Before we get there though, Before Midnight has scenes that the previous films didn’t – scenes involving people other than Jesse and Celine. They are staying in a Greek villa with two other couples – one roughly their age, one much younger, still in the bloom of young love, and two widowers – one male, one female – and over a few scenes the men and women talk separately, and then altogether, about their relationships. Finally, we get the type of scene we expect from this series – a long walk through the beautiful Greek town they’re staying in, with just Jesse and Celine, ending with the fight in a hotel room where it’s clear this fairy tale love story isn’t as perfect as it seems.

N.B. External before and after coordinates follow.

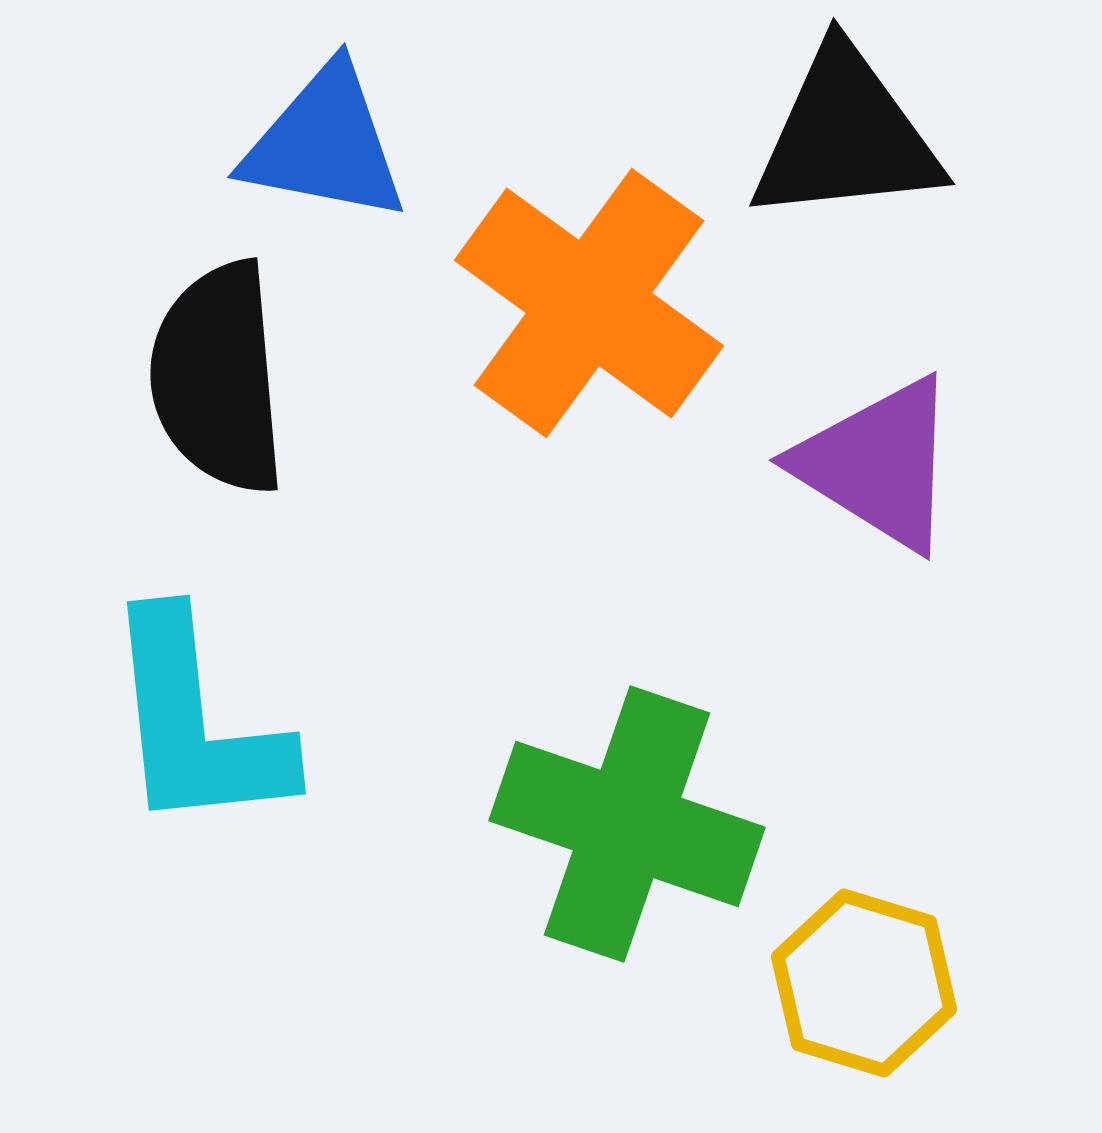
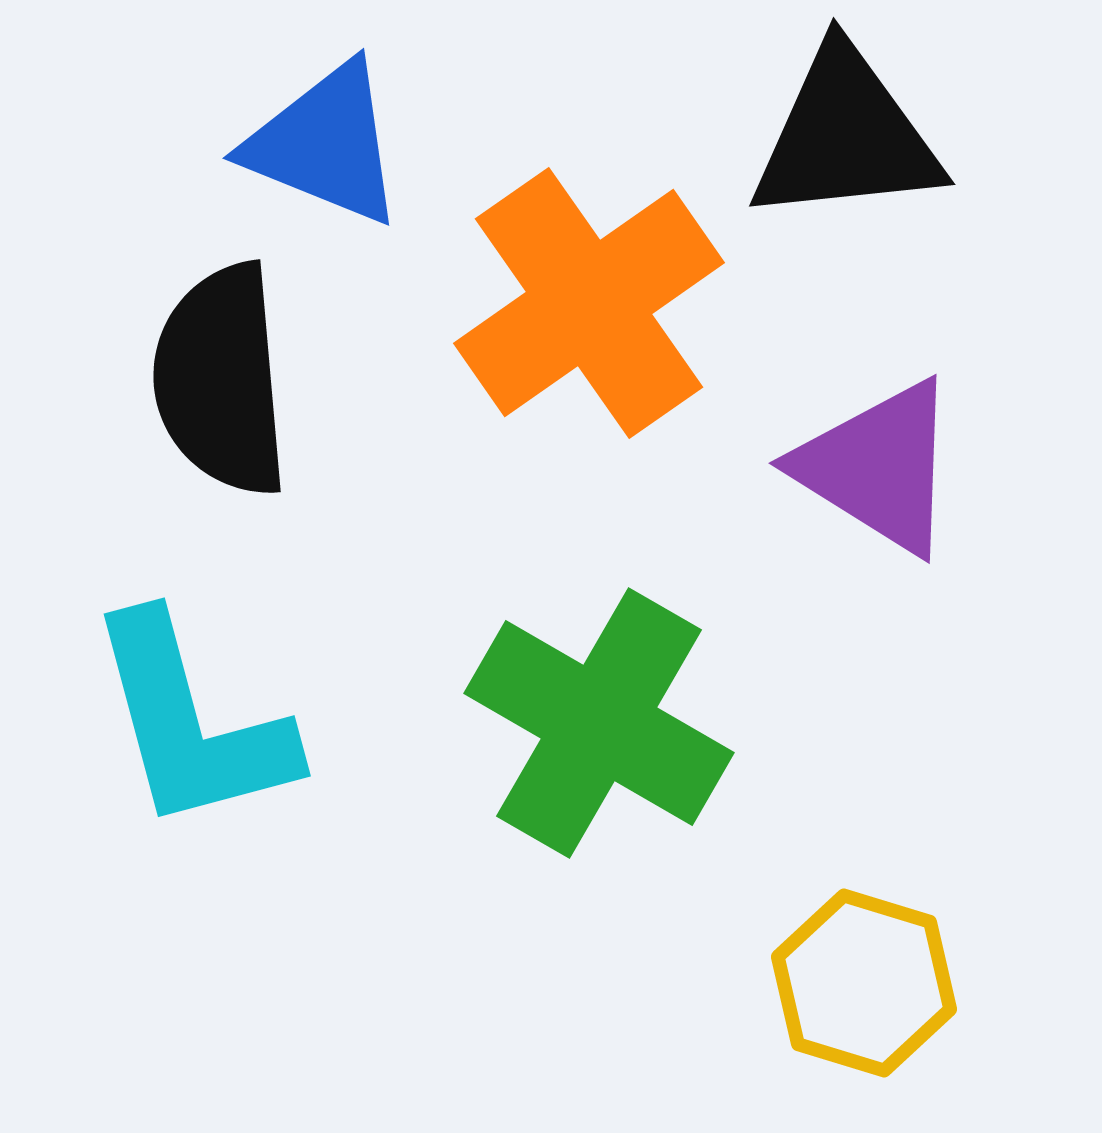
blue triangle: rotated 11 degrees clockwise
orange cross: rotated 19 degrees clockwise
black semicircle: moved 3 px right, 2 px down
purple triangle: moved 3 px down
cyan L-shape: moved 5 px left; rotated 9 degrees counterclockwise
green cross: moved 28 px left, 101 px up; rotated 11 degrees clockwise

It’s refreshing to see a film like Before Midnight – especially in the midst of blockbuster season, where even the good movies seem to move a mile a minute, and never slow down enough for any of their characters to say something meaningful. All there is to this series of movies is talk – but what wonderful talk it is. By this point, Hawke and Delphy know Jesse and Celine from the inside out, so you easily sink back into their rhythm with each other. This movie provides each of them with their best role in the series so far – and perhaps the best role of their career (Oscar nominations for their performances, as well as their screenplay, would not be undeserved). These characters have evolved at this point into real people in the middle of a real relationship that has hit a rough patch, without either of them really realizing it – or at least acknowledging it to the other person. The argument that takes up the last act in the film will feel painfully familiar to anyone who has ever been in a long term relationship – it cuts close to the bone as the two characters now know each other well enough to know precisely what buttons to push to anger the other person.

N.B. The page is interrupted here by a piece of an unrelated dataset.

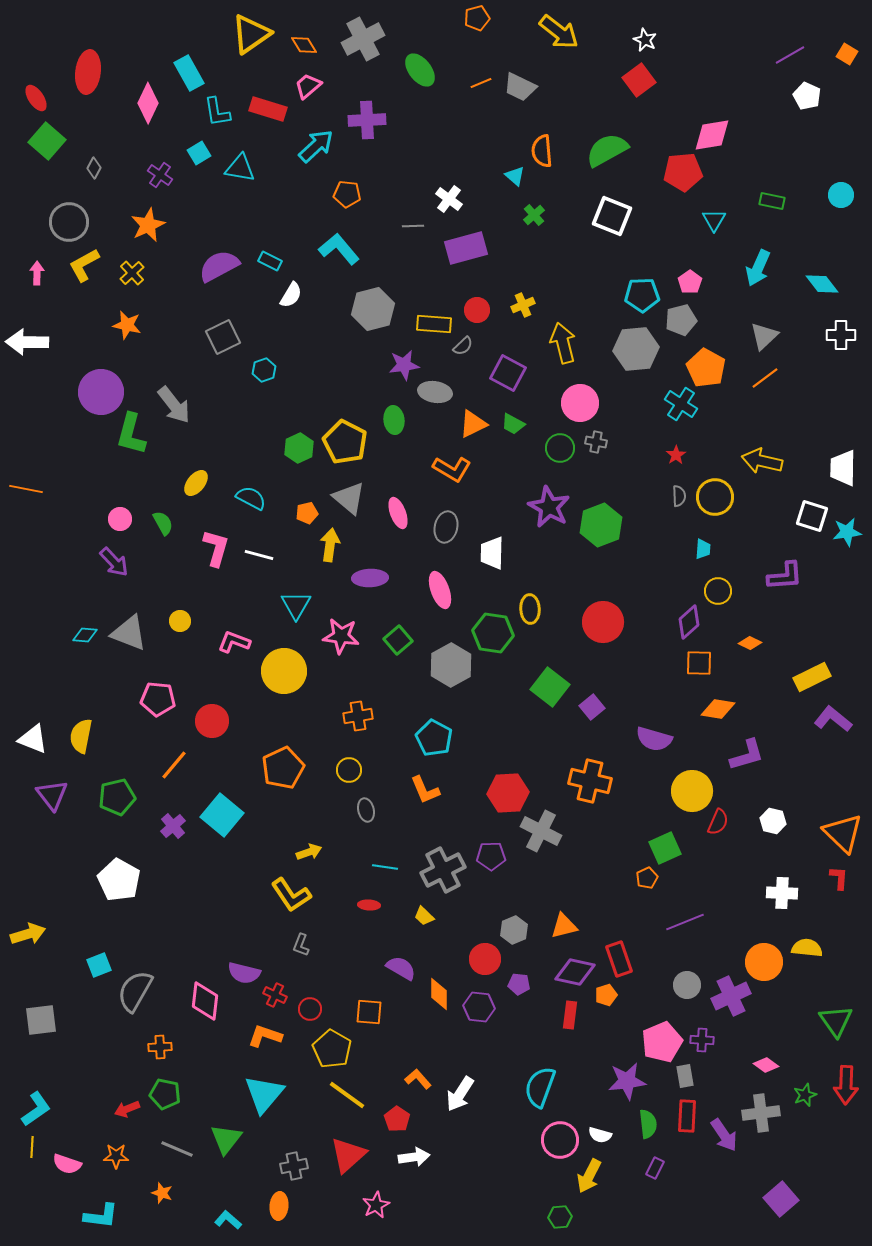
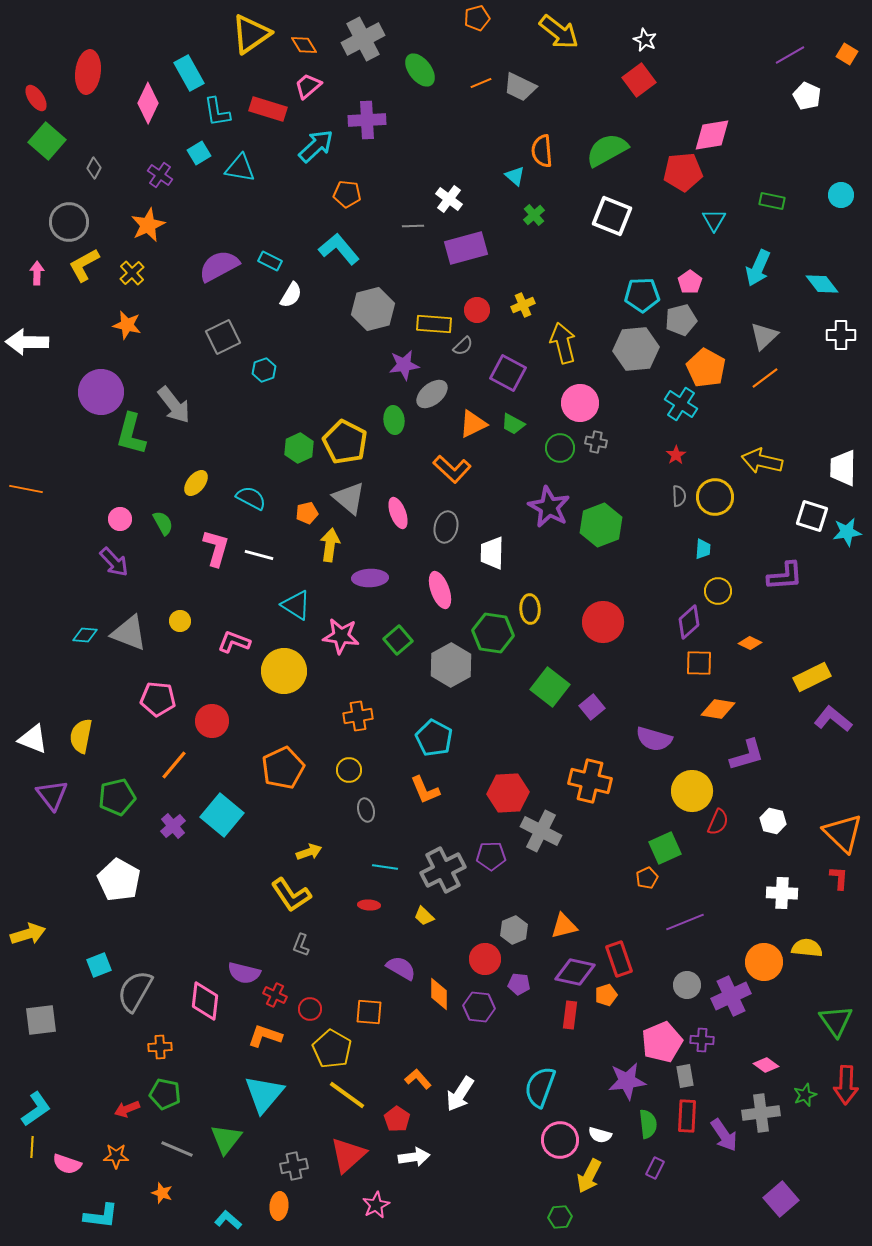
gray ellipse at (435, 392): moved 3 px left, 2 px down; rotated 48 degrees counterclockwise
orange L-shape at (452, 469): rotated 12 degrees clockwise
cyan triangle at (296, 605): rotated 28 degrees counterclockwise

I bet that sympathies will be split among gender lines for this movie – with the men thinking that Jesse is “more right” than Celine (I certainly did), and women siding with Celine, and thinking Jesse is still too immature (they have a point). The truth is – both of these characters are right and wrong, sometimes at the same time. What Jesse says is not unreasonable, and at times, Celine does seem to be “the Mayor of Crazy town” as he calls her. But for the most part, Celine’s response is equally valid – as are the criticisms she has about Jesse. Sometimes when two people fight, neither is fully right and neither is fully wrong – and that is the case here.
Before Midnight is the most mature film is the series – and really one of the best films about a long term relationship I have ever seen. I cannot think of another film series that has done what these three films have – the closest I can come up is Ingmar Bergman’s Scenes from a Marriage, followed 30 years later by Saraband – but even that isn’t quite accurate. The trio behind this film has hinted that this will be the last installment – which is perhaps a good thing. I’m not sure where they could go from here, but if in 9 years they decide to revisit Jesse and Celine – who would then be 50, with two teenage daughters – I’ll be there. This is one of the very best films of the year so far.